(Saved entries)
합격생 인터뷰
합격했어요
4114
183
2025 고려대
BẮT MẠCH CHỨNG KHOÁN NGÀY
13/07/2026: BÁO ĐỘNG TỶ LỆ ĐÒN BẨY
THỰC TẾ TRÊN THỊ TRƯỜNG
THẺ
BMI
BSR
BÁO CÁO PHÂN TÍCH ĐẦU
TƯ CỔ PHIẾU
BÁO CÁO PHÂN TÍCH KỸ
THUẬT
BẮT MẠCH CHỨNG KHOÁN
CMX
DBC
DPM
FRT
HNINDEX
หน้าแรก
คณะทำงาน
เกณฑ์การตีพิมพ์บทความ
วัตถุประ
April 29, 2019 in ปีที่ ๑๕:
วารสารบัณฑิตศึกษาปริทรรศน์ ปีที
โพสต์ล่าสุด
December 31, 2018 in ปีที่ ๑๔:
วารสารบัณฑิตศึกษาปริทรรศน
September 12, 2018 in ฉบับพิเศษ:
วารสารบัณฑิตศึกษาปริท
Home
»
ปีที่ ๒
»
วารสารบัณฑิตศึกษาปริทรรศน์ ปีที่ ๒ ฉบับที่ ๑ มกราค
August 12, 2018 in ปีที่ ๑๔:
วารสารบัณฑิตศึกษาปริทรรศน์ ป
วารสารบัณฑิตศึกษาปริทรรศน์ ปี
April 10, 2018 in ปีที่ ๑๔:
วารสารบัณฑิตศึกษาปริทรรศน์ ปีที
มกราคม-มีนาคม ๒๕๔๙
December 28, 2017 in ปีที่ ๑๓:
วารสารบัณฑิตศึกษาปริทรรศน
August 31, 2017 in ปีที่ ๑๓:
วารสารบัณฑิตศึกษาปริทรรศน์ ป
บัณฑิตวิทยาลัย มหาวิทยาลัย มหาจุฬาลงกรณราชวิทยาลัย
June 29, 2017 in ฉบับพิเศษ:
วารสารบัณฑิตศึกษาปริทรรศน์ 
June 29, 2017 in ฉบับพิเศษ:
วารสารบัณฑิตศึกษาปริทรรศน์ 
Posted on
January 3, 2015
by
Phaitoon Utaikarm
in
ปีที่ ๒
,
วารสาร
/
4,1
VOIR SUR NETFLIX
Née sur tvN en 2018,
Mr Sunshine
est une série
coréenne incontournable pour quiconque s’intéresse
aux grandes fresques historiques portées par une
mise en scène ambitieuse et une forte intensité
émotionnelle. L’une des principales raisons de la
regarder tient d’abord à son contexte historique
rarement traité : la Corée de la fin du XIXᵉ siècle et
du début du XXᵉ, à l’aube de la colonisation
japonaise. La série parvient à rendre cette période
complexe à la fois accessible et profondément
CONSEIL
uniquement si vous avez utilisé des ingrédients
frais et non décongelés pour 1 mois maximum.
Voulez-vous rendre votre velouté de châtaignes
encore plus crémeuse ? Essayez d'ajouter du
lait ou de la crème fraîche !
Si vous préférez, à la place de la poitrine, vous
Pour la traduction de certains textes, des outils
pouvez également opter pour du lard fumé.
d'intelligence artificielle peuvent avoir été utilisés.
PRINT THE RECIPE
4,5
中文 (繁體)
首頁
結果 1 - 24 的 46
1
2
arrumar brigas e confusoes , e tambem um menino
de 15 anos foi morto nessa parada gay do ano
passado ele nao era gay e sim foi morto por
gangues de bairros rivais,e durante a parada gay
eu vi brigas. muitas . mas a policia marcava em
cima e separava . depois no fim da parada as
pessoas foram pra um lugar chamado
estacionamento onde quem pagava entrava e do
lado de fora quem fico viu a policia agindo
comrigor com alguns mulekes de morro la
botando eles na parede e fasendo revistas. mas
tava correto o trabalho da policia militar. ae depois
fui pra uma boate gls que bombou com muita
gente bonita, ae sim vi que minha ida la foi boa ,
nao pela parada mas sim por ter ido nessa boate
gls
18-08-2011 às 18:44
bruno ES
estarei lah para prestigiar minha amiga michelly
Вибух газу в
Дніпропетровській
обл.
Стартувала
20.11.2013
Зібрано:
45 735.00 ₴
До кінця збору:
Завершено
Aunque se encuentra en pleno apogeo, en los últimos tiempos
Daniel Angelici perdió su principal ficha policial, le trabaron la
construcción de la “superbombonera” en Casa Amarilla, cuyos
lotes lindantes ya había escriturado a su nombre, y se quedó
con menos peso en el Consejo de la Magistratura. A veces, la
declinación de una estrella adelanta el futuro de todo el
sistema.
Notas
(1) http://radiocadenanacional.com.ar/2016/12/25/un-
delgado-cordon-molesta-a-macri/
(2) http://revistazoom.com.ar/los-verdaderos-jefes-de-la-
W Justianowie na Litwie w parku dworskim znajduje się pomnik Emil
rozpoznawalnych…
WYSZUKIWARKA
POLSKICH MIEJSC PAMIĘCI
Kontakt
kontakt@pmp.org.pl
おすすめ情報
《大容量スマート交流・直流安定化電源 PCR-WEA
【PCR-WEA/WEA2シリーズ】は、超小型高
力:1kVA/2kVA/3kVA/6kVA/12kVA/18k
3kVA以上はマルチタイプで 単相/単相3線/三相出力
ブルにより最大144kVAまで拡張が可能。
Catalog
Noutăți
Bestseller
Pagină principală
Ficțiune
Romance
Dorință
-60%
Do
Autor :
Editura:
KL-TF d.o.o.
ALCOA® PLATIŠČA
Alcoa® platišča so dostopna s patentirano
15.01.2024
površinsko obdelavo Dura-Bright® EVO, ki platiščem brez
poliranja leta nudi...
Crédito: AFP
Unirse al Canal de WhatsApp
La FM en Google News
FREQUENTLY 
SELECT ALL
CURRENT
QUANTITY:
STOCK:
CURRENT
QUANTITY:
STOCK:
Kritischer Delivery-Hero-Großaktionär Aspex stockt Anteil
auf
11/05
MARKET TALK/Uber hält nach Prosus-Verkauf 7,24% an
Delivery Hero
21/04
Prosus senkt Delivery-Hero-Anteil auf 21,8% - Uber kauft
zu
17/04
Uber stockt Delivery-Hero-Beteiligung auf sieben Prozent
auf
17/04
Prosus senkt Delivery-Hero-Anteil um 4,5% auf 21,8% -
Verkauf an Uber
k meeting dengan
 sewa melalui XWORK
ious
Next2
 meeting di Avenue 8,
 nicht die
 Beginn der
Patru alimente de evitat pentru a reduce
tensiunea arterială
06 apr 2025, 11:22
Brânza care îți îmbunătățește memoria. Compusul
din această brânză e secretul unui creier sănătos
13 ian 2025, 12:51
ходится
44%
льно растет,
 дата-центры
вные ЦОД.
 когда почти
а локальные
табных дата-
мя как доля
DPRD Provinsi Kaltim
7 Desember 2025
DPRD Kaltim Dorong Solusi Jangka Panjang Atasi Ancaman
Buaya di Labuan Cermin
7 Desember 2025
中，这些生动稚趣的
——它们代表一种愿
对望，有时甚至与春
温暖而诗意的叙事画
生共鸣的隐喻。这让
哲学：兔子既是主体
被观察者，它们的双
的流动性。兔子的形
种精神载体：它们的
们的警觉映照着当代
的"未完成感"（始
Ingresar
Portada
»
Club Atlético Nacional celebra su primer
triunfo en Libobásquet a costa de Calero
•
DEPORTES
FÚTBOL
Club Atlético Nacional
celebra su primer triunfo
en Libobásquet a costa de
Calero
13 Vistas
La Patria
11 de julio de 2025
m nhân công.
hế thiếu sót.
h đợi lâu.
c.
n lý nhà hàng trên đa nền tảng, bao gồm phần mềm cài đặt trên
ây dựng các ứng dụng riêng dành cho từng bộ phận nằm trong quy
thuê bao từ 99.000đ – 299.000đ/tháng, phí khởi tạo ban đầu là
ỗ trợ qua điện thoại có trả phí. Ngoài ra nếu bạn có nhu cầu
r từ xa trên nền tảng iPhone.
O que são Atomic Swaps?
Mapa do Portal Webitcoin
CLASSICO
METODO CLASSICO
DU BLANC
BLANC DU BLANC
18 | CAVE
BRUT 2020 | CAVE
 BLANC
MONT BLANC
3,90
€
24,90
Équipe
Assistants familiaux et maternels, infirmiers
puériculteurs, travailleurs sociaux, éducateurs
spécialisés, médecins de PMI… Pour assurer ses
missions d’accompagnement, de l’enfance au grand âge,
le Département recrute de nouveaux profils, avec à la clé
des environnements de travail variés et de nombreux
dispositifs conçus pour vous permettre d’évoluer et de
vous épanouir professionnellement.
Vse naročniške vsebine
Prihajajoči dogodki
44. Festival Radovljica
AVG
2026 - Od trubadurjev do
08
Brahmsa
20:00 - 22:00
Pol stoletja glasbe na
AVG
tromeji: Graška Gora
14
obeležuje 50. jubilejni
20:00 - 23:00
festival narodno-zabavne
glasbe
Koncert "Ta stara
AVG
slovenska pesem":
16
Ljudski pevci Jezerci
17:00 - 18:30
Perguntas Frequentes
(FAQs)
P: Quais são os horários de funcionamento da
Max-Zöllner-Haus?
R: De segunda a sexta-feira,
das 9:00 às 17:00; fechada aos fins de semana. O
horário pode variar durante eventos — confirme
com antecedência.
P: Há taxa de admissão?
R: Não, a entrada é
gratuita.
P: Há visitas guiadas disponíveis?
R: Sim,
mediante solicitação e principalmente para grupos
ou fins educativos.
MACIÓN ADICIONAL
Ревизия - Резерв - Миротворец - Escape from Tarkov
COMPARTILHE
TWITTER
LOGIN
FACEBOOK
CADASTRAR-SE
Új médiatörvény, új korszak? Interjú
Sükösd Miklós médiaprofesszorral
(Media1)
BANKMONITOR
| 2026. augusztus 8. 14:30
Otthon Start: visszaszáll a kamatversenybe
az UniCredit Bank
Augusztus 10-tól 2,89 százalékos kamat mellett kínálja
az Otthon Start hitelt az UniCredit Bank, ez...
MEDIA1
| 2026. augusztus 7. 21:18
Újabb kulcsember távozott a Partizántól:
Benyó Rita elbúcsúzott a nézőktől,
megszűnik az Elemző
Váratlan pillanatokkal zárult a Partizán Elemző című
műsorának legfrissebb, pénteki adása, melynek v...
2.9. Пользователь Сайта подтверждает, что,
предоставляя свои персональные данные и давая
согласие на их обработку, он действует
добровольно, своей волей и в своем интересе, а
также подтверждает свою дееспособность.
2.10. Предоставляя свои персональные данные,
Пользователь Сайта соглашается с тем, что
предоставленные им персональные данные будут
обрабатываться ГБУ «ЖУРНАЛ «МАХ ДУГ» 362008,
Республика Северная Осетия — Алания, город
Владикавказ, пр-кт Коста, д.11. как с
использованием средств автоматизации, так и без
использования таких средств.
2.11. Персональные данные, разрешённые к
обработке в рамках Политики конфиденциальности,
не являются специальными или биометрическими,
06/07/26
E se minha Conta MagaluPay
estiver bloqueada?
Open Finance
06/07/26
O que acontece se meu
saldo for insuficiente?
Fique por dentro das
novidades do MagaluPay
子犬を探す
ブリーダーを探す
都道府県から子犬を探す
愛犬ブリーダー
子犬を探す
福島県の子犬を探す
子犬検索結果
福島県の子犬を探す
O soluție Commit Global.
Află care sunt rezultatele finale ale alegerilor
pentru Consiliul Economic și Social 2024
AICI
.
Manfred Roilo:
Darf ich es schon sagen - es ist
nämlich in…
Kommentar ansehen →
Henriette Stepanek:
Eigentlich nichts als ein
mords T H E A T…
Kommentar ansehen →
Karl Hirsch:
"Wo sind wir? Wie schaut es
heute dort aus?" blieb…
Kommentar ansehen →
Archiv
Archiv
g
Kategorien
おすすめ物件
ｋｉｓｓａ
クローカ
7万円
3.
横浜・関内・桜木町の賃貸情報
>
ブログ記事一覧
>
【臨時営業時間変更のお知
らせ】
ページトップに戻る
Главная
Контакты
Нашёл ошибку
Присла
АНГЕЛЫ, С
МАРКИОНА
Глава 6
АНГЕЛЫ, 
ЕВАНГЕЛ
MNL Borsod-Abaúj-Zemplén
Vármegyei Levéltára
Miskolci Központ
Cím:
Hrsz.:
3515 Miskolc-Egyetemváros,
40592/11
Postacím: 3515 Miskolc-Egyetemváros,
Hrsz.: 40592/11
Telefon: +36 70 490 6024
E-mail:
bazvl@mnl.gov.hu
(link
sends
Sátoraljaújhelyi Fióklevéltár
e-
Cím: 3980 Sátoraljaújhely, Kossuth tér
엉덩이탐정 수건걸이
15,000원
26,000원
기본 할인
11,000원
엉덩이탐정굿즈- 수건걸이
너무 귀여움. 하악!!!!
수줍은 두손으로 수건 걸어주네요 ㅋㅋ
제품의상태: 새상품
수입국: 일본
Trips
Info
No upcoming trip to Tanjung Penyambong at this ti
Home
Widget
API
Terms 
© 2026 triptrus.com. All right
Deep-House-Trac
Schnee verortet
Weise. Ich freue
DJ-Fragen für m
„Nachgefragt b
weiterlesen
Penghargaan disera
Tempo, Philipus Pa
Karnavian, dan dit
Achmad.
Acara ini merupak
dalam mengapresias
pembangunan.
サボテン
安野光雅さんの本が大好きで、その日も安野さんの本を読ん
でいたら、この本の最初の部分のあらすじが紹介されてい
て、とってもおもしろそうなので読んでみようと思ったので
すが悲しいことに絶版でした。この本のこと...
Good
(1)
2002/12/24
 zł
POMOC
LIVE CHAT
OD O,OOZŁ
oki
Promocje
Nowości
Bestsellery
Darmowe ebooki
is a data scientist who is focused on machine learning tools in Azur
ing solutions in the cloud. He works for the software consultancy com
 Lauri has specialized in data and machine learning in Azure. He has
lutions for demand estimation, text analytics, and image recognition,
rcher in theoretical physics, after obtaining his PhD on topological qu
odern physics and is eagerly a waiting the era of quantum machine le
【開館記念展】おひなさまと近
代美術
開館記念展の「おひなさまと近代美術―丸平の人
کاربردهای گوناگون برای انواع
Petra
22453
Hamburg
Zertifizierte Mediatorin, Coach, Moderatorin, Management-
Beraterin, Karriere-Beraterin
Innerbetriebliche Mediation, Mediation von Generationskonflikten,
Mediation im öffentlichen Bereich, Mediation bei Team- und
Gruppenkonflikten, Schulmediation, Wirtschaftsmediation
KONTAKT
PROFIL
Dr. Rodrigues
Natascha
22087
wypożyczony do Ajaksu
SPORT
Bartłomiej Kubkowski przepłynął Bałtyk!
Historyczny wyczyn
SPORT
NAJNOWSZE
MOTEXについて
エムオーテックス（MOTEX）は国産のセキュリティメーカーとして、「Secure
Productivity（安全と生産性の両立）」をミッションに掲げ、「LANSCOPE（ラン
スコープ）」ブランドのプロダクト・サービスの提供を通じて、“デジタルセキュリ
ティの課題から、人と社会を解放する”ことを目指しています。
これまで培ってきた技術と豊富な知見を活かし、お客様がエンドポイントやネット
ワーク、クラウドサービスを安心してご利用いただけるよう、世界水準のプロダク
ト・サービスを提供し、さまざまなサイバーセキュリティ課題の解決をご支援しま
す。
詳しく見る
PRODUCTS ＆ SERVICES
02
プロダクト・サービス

## PROBLEM TO WORK ON
The string "vous" marks the lines to copy; report each of them from the data above.

## THE ANSWER
uniquement si vous avez utilisé des ingrédients
Voulez-vous rendre votre velouté de châtaignes
Si vous préférez, à la place de la poitrine, vous
dispositifs conçus pour vous permettre d’évoluer et de
vous épanouir professionnellement.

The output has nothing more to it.